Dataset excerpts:
══════════
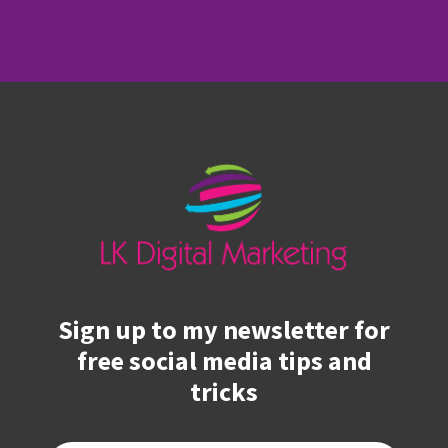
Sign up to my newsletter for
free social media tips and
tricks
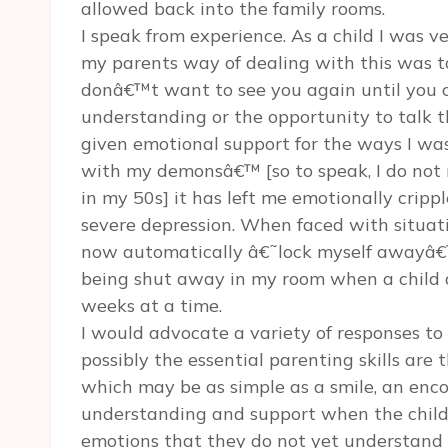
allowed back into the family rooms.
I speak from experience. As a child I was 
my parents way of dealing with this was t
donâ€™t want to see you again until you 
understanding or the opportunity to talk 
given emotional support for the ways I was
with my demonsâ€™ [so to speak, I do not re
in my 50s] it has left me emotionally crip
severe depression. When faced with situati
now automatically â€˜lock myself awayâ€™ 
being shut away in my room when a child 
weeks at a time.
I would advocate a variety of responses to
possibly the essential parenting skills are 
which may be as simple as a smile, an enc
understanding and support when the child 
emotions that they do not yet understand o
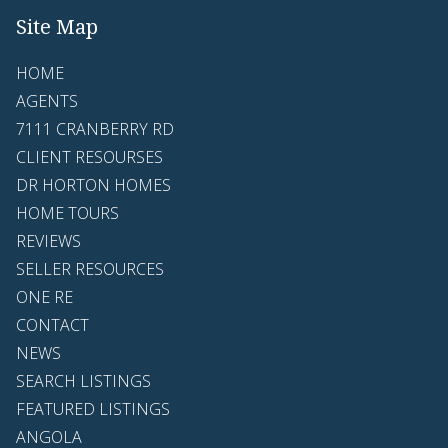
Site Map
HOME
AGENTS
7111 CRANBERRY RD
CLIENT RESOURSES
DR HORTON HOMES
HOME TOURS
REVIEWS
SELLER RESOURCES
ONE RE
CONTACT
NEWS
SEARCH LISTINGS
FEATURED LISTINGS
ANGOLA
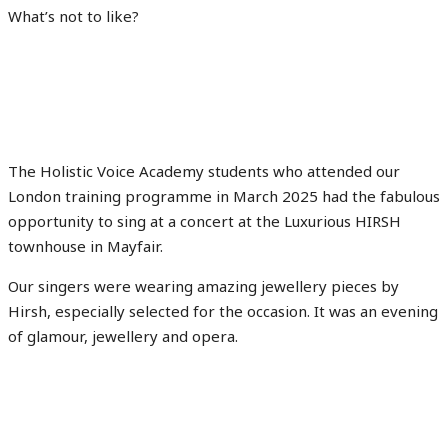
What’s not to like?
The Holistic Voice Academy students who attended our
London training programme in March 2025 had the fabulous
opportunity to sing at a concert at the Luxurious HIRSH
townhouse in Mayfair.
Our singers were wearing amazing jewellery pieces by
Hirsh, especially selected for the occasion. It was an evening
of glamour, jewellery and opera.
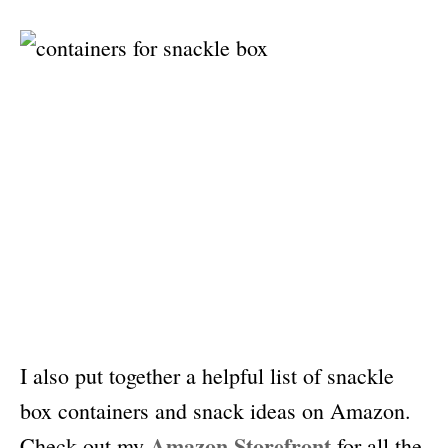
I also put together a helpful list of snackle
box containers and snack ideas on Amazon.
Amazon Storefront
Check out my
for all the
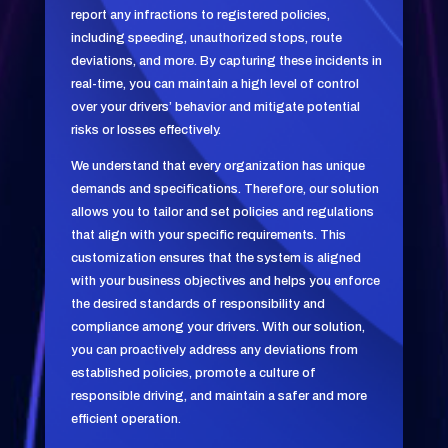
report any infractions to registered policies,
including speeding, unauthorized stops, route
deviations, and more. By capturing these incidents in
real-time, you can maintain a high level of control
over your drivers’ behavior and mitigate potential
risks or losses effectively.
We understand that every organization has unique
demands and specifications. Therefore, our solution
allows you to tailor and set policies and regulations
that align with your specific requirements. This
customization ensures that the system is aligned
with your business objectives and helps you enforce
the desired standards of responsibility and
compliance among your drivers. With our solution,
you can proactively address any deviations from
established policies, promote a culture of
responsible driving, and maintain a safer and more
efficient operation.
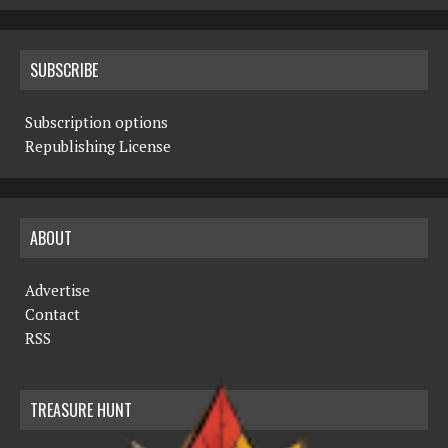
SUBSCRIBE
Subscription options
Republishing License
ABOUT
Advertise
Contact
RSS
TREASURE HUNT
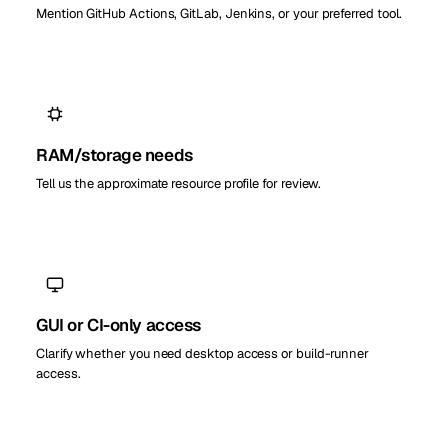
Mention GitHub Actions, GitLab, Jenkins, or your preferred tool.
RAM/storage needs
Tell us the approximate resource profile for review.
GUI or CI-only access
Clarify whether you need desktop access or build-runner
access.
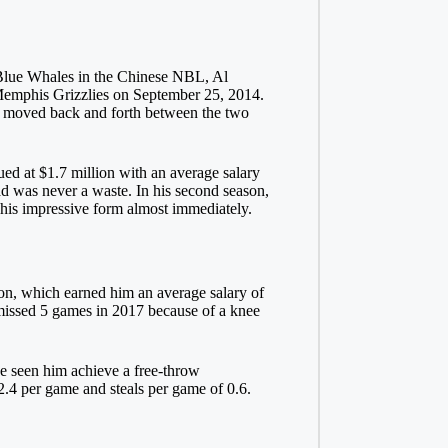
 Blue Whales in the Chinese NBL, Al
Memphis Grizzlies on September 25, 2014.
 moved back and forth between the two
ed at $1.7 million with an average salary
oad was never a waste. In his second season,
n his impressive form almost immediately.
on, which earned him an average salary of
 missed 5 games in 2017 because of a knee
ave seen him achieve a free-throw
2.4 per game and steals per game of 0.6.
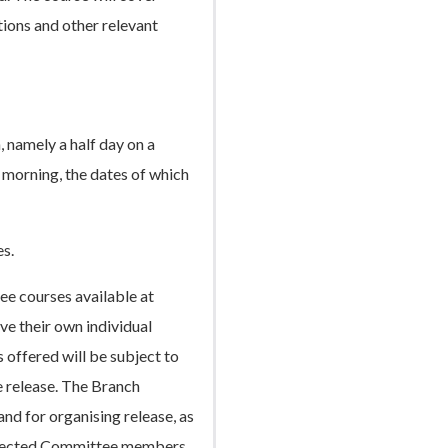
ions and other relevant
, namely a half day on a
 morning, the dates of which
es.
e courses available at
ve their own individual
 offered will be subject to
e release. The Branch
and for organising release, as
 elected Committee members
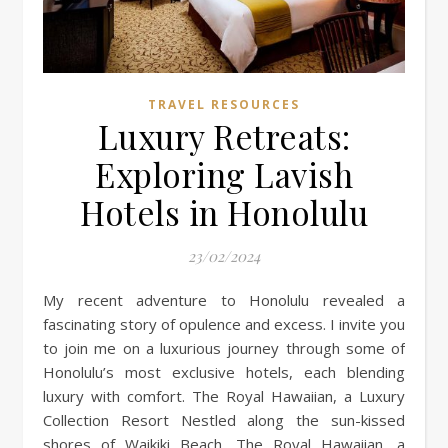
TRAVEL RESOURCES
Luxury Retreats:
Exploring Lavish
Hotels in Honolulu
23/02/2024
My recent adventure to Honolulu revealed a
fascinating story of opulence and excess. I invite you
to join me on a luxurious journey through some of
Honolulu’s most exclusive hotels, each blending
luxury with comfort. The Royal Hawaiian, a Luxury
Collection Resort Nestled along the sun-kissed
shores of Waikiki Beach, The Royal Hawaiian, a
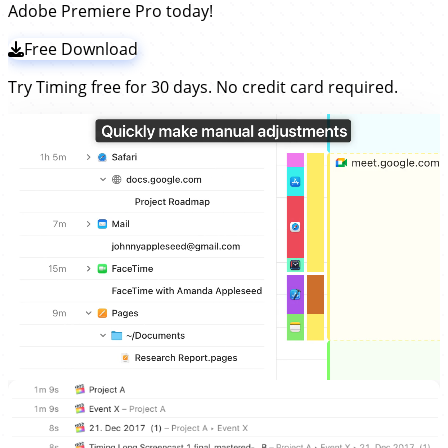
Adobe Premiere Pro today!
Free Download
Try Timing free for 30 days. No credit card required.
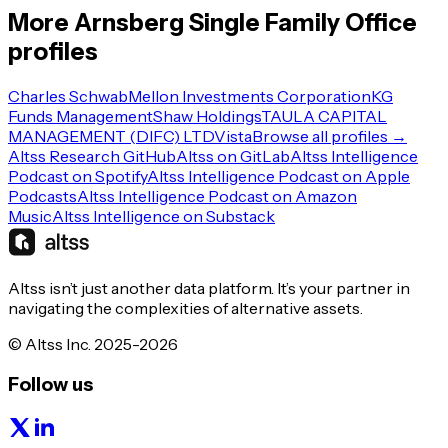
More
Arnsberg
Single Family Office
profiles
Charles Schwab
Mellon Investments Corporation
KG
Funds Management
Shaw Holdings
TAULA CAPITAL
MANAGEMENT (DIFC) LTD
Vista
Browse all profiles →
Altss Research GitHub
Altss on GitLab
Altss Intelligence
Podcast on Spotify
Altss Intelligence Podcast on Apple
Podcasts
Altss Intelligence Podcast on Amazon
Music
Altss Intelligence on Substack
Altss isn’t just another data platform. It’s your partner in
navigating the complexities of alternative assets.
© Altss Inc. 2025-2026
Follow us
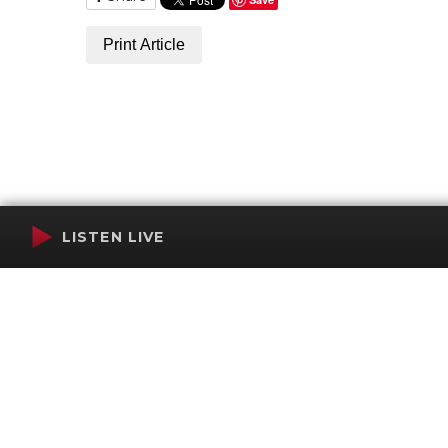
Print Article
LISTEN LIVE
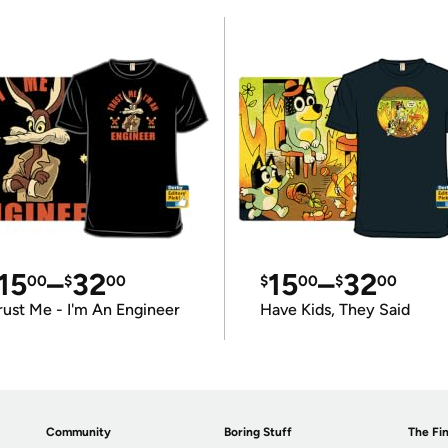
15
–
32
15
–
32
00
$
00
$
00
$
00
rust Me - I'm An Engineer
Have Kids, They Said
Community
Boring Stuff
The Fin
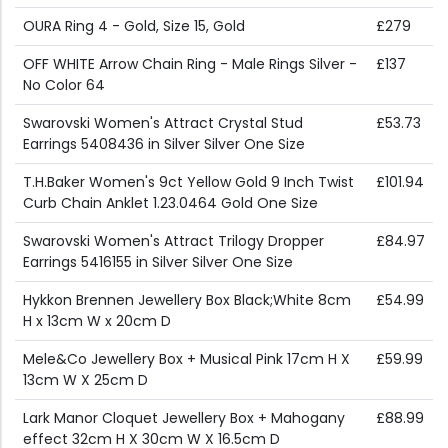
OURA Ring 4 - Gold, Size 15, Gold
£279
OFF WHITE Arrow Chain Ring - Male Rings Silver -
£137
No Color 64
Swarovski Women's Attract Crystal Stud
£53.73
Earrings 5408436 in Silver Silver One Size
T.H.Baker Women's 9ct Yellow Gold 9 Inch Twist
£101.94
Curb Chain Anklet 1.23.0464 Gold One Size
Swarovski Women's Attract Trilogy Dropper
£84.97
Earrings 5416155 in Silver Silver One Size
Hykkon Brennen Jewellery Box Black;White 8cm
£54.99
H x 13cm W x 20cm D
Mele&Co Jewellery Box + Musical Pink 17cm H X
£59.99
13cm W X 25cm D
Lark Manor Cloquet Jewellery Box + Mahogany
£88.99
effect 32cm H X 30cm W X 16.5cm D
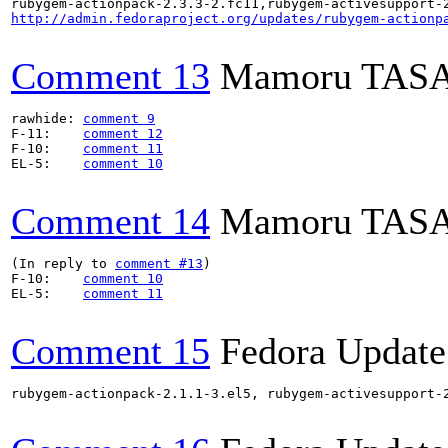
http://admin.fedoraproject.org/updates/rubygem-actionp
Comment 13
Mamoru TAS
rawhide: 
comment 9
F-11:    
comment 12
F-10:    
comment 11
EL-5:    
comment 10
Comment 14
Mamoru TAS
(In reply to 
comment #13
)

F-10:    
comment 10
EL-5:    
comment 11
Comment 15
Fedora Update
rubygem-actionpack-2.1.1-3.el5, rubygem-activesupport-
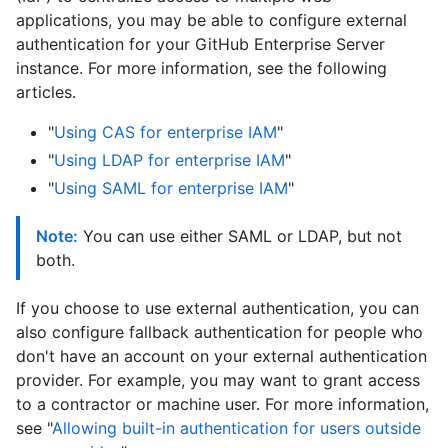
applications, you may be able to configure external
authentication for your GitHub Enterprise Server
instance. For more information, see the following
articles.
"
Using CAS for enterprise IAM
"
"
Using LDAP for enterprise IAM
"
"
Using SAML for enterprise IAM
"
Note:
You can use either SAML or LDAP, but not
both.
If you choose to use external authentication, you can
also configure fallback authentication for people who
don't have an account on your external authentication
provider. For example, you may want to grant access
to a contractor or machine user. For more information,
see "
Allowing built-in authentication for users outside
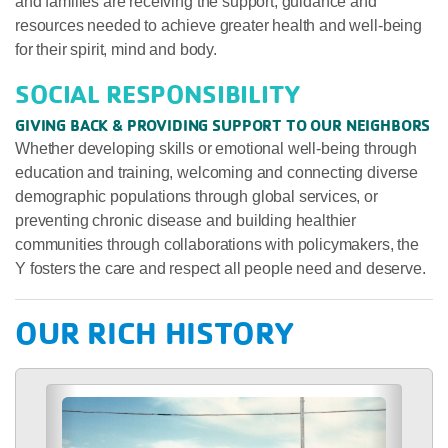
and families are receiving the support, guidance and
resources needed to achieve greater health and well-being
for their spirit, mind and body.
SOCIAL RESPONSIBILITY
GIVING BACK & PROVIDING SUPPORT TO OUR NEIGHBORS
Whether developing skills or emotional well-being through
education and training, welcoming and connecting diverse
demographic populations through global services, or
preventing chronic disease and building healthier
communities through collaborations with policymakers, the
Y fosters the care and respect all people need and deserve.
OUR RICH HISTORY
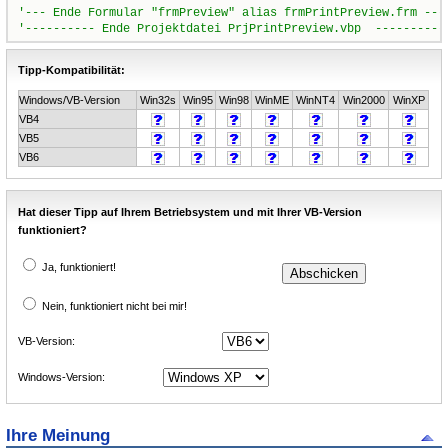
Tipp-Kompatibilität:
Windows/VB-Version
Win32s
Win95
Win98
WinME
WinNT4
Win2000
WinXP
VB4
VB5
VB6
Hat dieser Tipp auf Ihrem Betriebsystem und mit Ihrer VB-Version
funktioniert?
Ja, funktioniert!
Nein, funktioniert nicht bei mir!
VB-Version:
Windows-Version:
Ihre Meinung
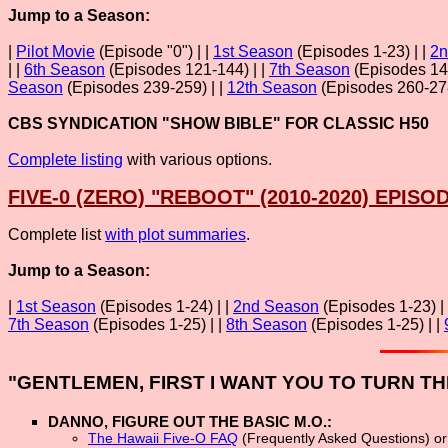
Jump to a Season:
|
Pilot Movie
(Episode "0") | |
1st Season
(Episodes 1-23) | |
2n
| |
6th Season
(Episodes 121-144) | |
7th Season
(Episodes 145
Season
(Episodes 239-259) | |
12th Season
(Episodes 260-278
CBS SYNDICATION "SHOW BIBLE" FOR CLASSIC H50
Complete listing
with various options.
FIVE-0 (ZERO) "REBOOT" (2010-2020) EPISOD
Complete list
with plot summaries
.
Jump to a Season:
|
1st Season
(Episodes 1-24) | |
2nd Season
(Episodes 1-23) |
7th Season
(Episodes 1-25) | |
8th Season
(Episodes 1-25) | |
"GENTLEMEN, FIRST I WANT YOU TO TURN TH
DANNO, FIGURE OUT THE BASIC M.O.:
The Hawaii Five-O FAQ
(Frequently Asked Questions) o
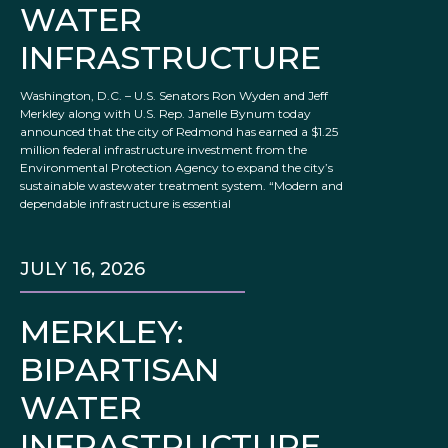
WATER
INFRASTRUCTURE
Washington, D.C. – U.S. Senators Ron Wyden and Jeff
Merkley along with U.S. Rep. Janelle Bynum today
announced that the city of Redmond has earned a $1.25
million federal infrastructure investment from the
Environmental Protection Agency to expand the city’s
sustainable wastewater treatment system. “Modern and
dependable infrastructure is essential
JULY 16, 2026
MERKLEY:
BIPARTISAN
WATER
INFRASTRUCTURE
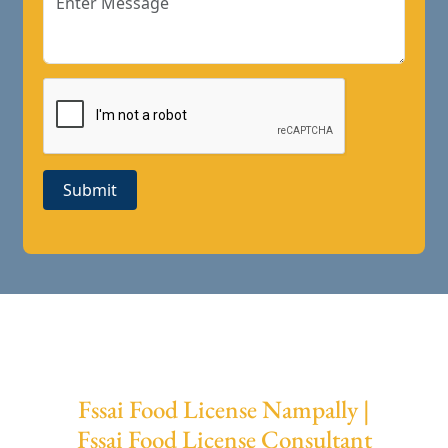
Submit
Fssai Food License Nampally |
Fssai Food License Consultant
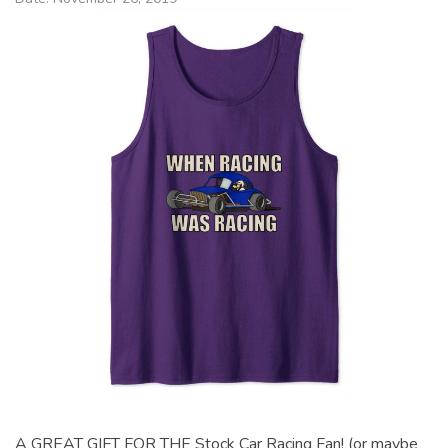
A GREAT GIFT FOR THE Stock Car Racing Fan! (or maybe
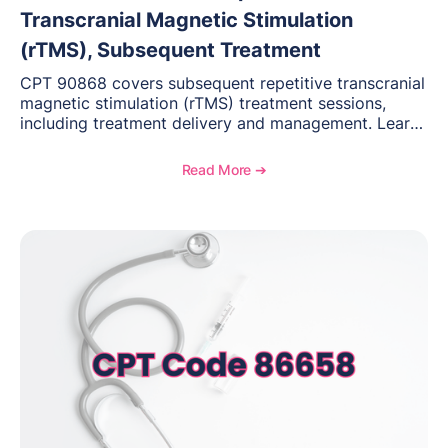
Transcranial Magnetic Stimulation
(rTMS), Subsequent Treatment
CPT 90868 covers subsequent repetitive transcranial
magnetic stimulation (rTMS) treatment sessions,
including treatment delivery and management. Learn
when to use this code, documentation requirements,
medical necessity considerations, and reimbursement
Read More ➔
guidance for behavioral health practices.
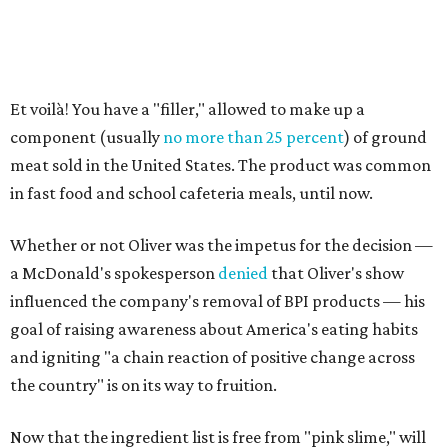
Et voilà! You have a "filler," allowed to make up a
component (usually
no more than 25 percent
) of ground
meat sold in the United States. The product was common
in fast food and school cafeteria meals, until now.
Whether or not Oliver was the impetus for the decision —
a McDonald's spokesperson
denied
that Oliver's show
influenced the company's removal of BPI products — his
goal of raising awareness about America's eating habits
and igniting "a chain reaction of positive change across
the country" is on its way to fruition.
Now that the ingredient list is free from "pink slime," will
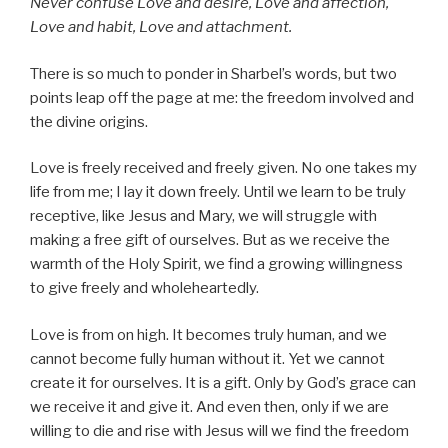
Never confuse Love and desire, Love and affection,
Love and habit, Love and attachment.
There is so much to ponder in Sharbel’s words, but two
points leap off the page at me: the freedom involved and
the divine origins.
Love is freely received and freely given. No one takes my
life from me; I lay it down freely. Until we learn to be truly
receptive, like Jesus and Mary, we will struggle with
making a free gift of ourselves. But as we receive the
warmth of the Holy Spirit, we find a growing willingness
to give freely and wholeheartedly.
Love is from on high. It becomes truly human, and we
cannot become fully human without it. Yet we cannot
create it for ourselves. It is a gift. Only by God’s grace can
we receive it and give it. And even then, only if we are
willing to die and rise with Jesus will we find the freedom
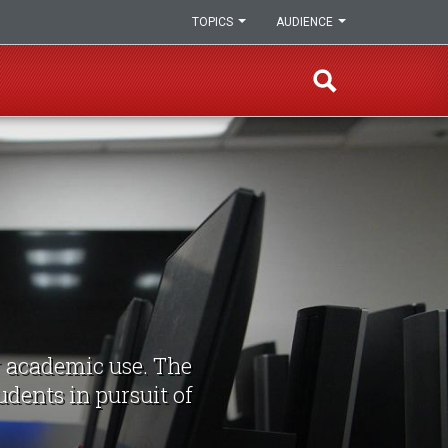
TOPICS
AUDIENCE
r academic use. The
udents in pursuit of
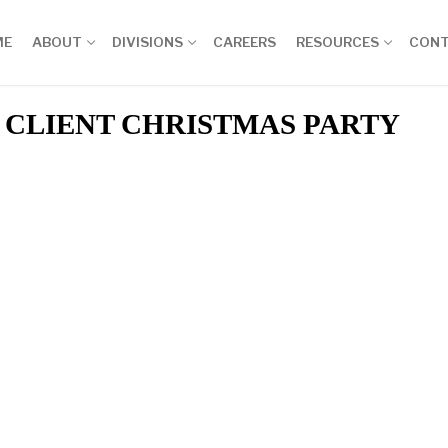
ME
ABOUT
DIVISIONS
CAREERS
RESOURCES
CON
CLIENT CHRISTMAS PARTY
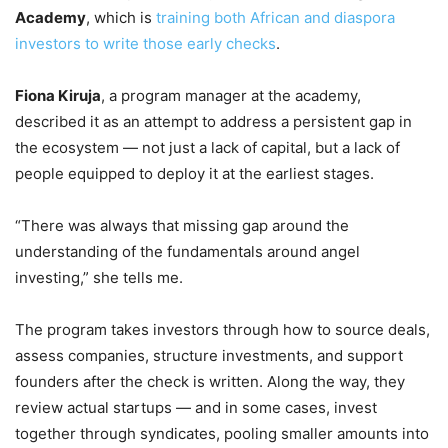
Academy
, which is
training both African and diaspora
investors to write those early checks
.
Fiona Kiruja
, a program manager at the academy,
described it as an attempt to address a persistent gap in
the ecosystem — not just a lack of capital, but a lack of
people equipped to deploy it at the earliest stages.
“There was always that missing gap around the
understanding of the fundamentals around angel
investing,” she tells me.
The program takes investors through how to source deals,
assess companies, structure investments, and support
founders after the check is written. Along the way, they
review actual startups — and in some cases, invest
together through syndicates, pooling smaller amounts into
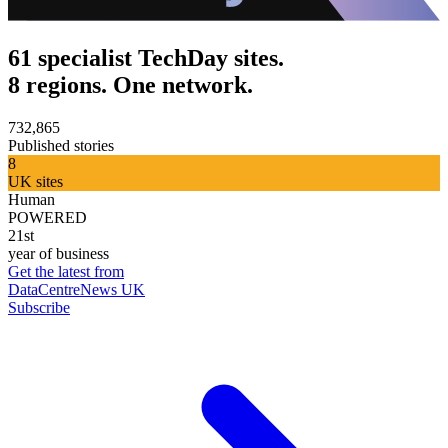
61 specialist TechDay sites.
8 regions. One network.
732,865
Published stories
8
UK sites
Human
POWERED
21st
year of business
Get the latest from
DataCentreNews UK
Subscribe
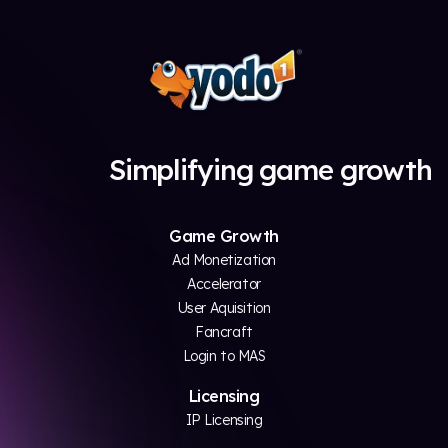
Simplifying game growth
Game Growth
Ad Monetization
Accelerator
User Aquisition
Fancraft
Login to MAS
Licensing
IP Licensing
══════════
**Task to carry out**
Each line from the first line of the entries through the line containing "weeks at a time." should be duplicated word for word, and nothing more; the pictures stay out.

**Reply**
Sign up to my newsletter for
free social media tips and
tricks
allowed back into the family rooms.
I speak from experience. As a child I was 
my parents way of dealing with this was t
donâ€™t want to see you again until you 
understanding or the opportunity to talk 
given emotional support for the ways I was
with my demonsâ€™ [so to speak, I do not re
in my 50s] it has left me emotionally crip
severe depression. When faced with situati
now automatically â€˜lock myself awayâ€™ 
being shut away in my room when a child 
weeks at a time.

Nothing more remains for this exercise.